# PROBLEM TO SOLVE
Each line below that holds the word "auch" counts once; state the total number of such lines and nothing else.

*** Opening TASK DATA ***

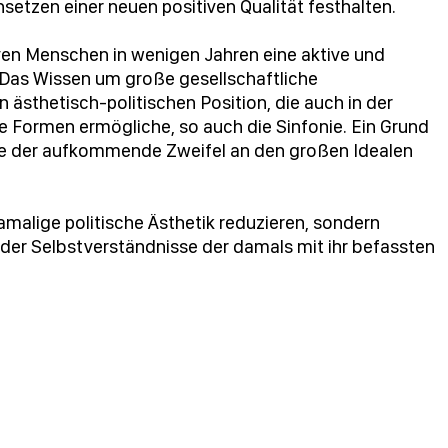
tzen einer neuen positiven Qualität festhalten.
ven Menschen in wenigen Jahren eine aktive und
 Das Wissen um große gesellschaftliche
sthetisch-politischen Position, die auch in der
e Formen ermögliche, so auch die Sinfonie. Ein Grund
nte der aufkommende Zweifel an den großen Idealen
amalige politische Ästhetik reduzieren, sondern
 der Selbstverständnisse der damals mit ihr befassten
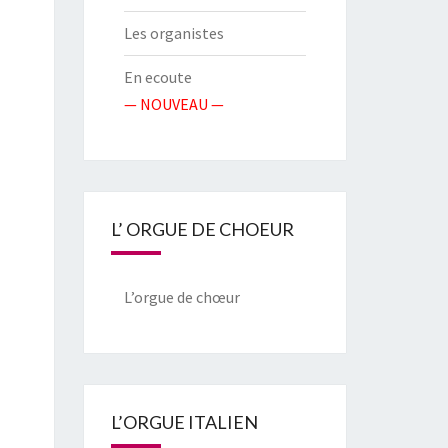
Les organistes
En ecoute
— NOUVEAU —
L’ ORGUE DE CHOEUR
L’orgue de chœur
L’ORGUE ITALIEN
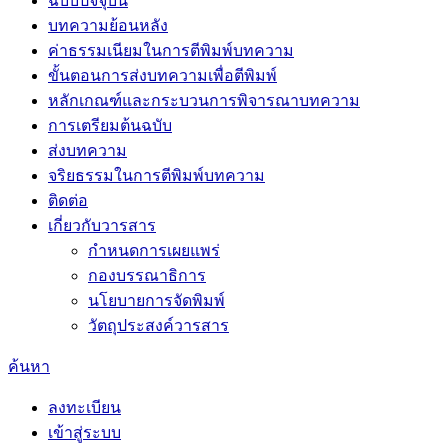
ฉบับปัจจุบัน
บทความย้อนหลัง
ค่าธรรมเนียมในการตีพิมพ์บทความ
ขั้นตอนการส่งบทความเพื่อตีพิมพ์
หลักเกณฑ์และกระบวนการพิจารณาบทความ
การเตรียมต้นฉบับ
ส่งบทความ
จริยธรรมในการตีพิมพ์บทความ
ติดต่อ
เกี่ยวกับวารสาร
กำหนดการเผยแพร่
กองบรรณาธิการ
นโยบายการจัดพิมพ์
วัตถุประสงค์วารสาร
ค้นหา
ลงทะเบียน
เข้าสู่ระบบ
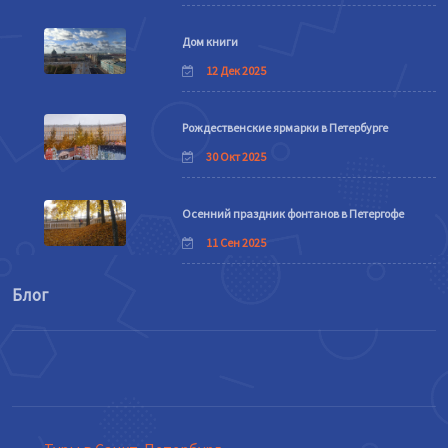
Дом книги
12 Дек 2025
Рождественские ярмарки в Петербурге
30 Окт 2025
Осенний праздник фонтанов в Петергофе
11 Сен 2025
Блог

*** Closing TASK DATA ***

# EXERCISE RESULT
2